If you are into quirky flash demos, check out this one.

January 25, 2005

Justia.com Offers Free Web Sites for Lawyers

Justia.com, a web design company specializing in law firms, is offering free simple web sites for lawyers and law firms. The basic template design features:

  • Firm Home Page
  • Firm Profile Page
  • Firm Location Page
  • Practice Area Profiles
  • Attorney Profiles
  • Web Resources Page
  • Legal Articles Section
  • W3C Web standards design & layout
  • U.S. 508 and W3C's Web Accessibility Guidelines

There is a list of links to firms that have created free sites with Justia.com.

Source: beSpacific

Track Federal Legislation with GovTrack.us

GovTrack.us is a new, useful, and free federal legislation tracking tool. Users can choose to track legislation by legislator name, bill number, and subject. Results are available for delivery via email or RSS.

Full text searching is available for bills and debate (via the Congressional Record). Legislator voting records and campaign contribution data is also included.

Source: beSpacific

January 24, 2005

ND State Senators Blogging

A group of senators from North Dakota - both republican and democrat - have started ND Legislative Blog. Very interesting. In addition to covering official legislative affairs, these senators are expressing opinions and sharing details about their personal lives.

Here are some excerpts from an AP News story:

The five senators began blogging when The Bismarck Tribune sent e-mails to every lawmaker, asking each if they were interested in keeping a blog. Keith Darnay, the paper's Web master, said he thought the feature would draw more visitors to the Tribune's legislative Web site."Blogs are the item of the hour right now," Darnay said.

Only six senators responded - Mathern, Trenbeath, Seymour, Tim Flakoll, R-Fargo, Dick Dever, R-Bismarck, and Tony Grindberg, R-Fargo.

Of the six senator bloggers, Mathern is the most prolific. He updates his journal about every other day with posts about religion and politics, observations on the Capitol and tidbits about his family life.

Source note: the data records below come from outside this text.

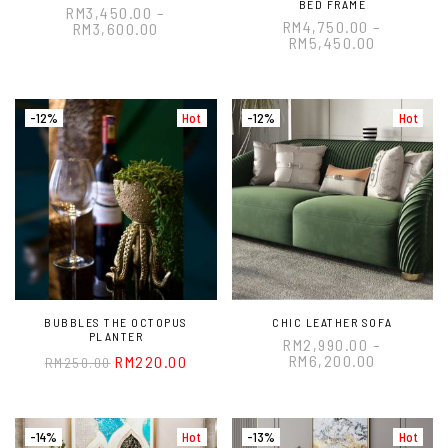
BED FRAME
RM
3,450.00
–
RM
4,750.00
–
RM
3,600.00
RM
5,450.00
-12%
Hot
-12%
Hot
BUBBLES THE OCTOPUS
CHIC LEATHER SOFA
PLANTER
RM
2,990.00
–
RM
6,200.00
RM
220.00
RM
250.00
-14%
Hot
-13%
Hot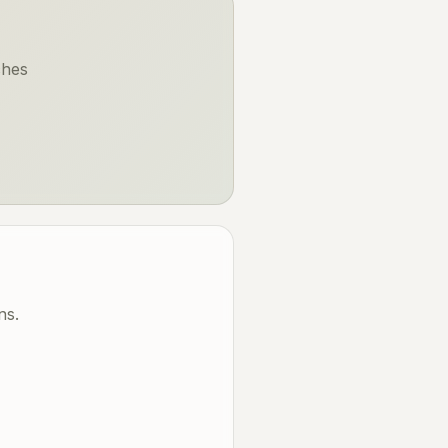
ches
ns.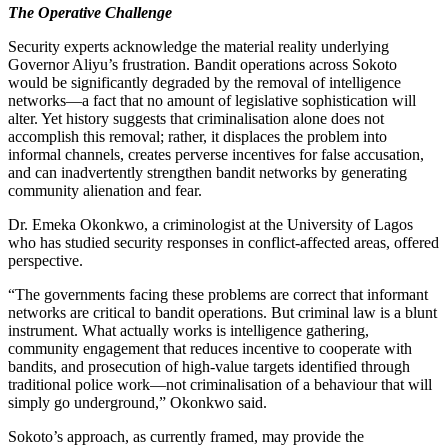
The Operative Challenge
Security experts acknowledge the material reality underlying
Governor Aliyu’s frustration. Bandit operations across Sokoto
would be significantly degraded by the removal of intelligence
networks—a fact that no amount of legislative sophistication will
alter. Yet history suggests that criminalisation alone does not
accomplish this removal; rather, it displaces the problem into
informal channels, creates perverse incentives for false accusation,
and can inadvertently strengthen bandit networks by generating
community alienation and fear.
Dr. Emeka Okonkwo, a criminologist at the University of Lagos
who has studied security responses in conflict-affected areas, offered
perspective.
“The governments facing these problems are correct that informant
networks are critical to bandit operations. But criminal law is a blunt
instrument. What actually works is intelligence gathering,
community engagement that reduces incentive to cooperate with
bandits, and prosecution of high-value targets identified through
traditional police work—not criminalisation of a behaviour that will
simply go underground,” Okonkwo said.
Sokoto’s approach, as currently framed, may provide the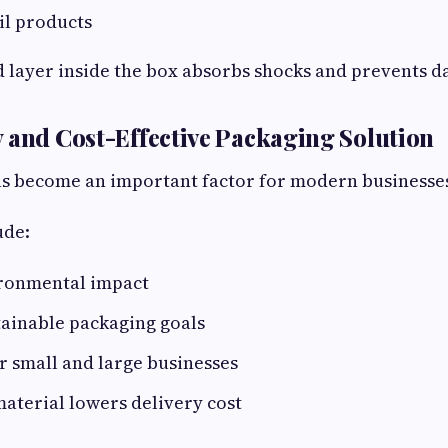
ail products
d layer inside the box absorbs shocks and prevents 
 and Cost-Effective Packaging Solution
has become an important factor for modern businesse
ude:
ronmental impact
tainable packaging goals
r small and large businesses
aterial lowers delivery cost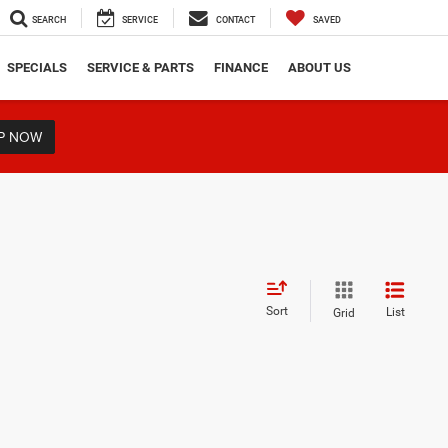
SEARCH
SERVICE
CONTACT
SAVED
SPECIALS
SERVICE & PARTS
FINANCE
ABOUT US
P NOW
Sort
List
Grid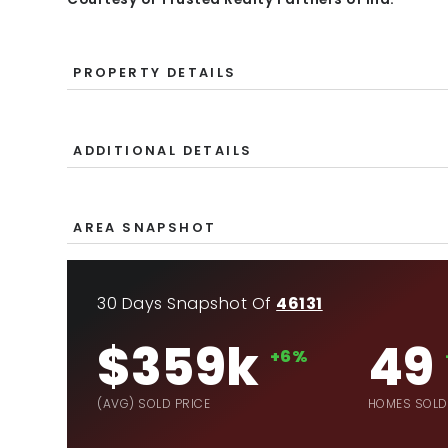
PROPERTY DETAILS
ADDITIONAL DETAILS
AREA SNAPSHOT
30 Days Snapshot Of
46131
$359k
49
+6%
(AVG) SOLD PRICE
HOMES SOLD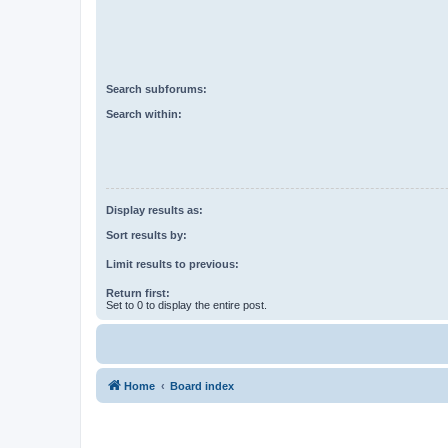
Search subforums:
Search within:
Display results as:
Sort results by:
Limit results to previous:
Return first:
Set to 0 to display the entire post.
Home
Board index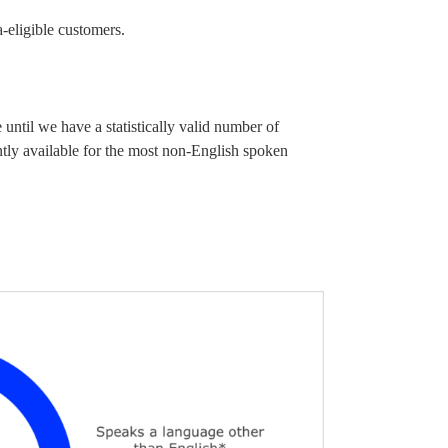
a-eligible customers.
until we have a statistically valid number of
ntly available for the most non-English spoken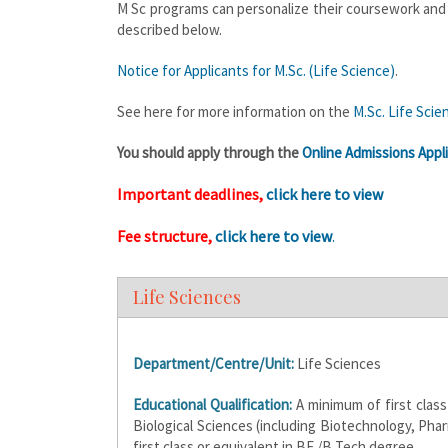
M Sc programs can personalize their coursework and re
described below.
Notice for Applicants for M.Sc. (Life Science)
.
See here for more information on the
M.Sc. Life Sci
You should apply through the
Online Admissions Appli
Important deadlines,
click here to view
Fee structure,
click here to view
.
Life Sciences
Department/Centre/Unit:
Life Sciences
Educational Qualification:
A minimum of first class
Biological Sciences (including Biotechnology, Phar
first class or equivalent in BE /B Tech degree.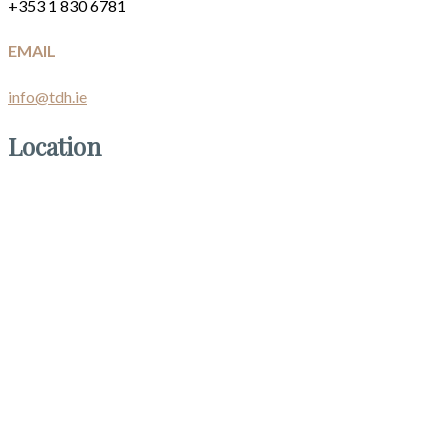
+353 1 830 6781
EMAIL
info@tdh.ie
Location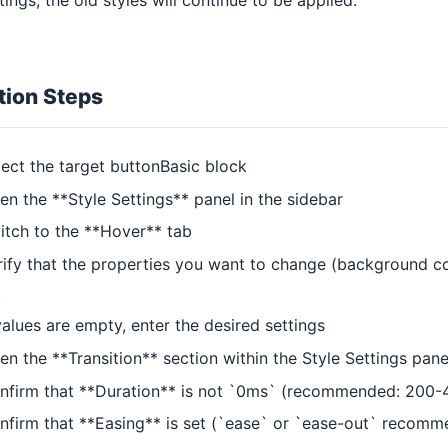
tion Steps
lect the target buttonBasic block
en the **Style Settings** panel in the sidebar
itch to the **Hover** tab
rify that the properties you want to change (background colo
t
values are empty, enter the desired settings
en the **Transition** section within the Style Settings pane
nfirm that **Duration** is not `0ms` (recommended: 200
nfirm that **Easing** is set (`ease` or `ease-out` recom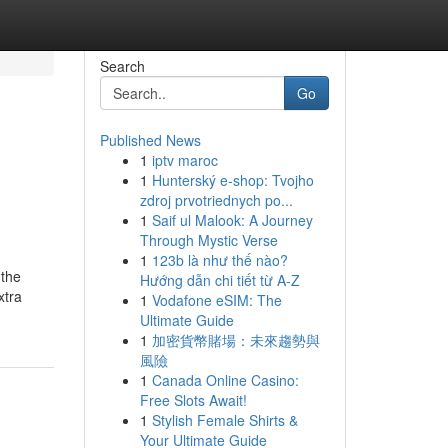
Search
Go
Published News
1
iptv maroc
1
Hunterský e-shop: Tvojho
zdroj prvotriednych po...
1
Saif ul Malook: A Journey
Through Mystic Verse
1
123b là như thế nào?
 the
Hướng dẫn chi tiết từ A-Z
xtra
1
Vodafone eSIM: The
Ultimate Guide
1
加密貨幣賭場：未來趨勢與
風險
1
Canada Online Casino:
Free Slots Await!
1
Stylish Female Shirts &
Your Ultimate Guide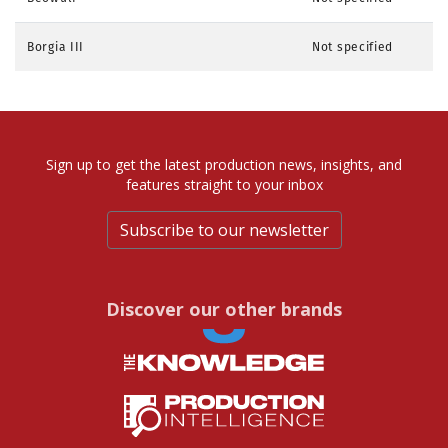
Borgia III
Not specified
Sign up to get the latest production news, insights, and
features straight to your inbox
Subscribe to our newsletter
Discover our other brands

"It's a way to get information out, and a way for citizens to have pretty direct communication with legislators," he said. "I probably reveal more (on the blog) than what I say on the Senate floor."

Source: The E-Law Library Weblog

THOMAS Gets a Face Lift

The Library of Congress has redesigned portions of the legislative information site, THOMAS.
  • The main change is the capability of searching the text of legislation across multiple congresses (all or selectively) from 1989 (101st Congress) to the present.
  • Search screens for the Congressional Record and Congressional Record Index have also been upgraded.

For more information on the new THOMAS features, see LLRX.com's THOMAS: New Congress, A Few Changes.

Free Tax Preparation Software & Filing from the IRS

Last week the IRS announced that it was making tax preparation software available to the public at no cost. Free electronic filing will also be available. Read more at Findlaw.

Large Law Firm Blogs

PrismLegal has compiled a list (albeit a very short list) of large law firms (NLJ 250) with firm-branded blogs. They are: Source: The E-Law Library Weblog

Demographics Database

From ABA Site-tation:

People Who Need People (or Information About People) - ERsys.com Chosen by the American Library Association as one of the best free reference sites of 2004, www.ersys.com compiles demographic information on over 2600 American communities. Choose a state from the home page; a list of cities for that state appears. The opening page for an available city shows population, state ranking of the community, and other general information such as county, United States representative, school district and average temperature.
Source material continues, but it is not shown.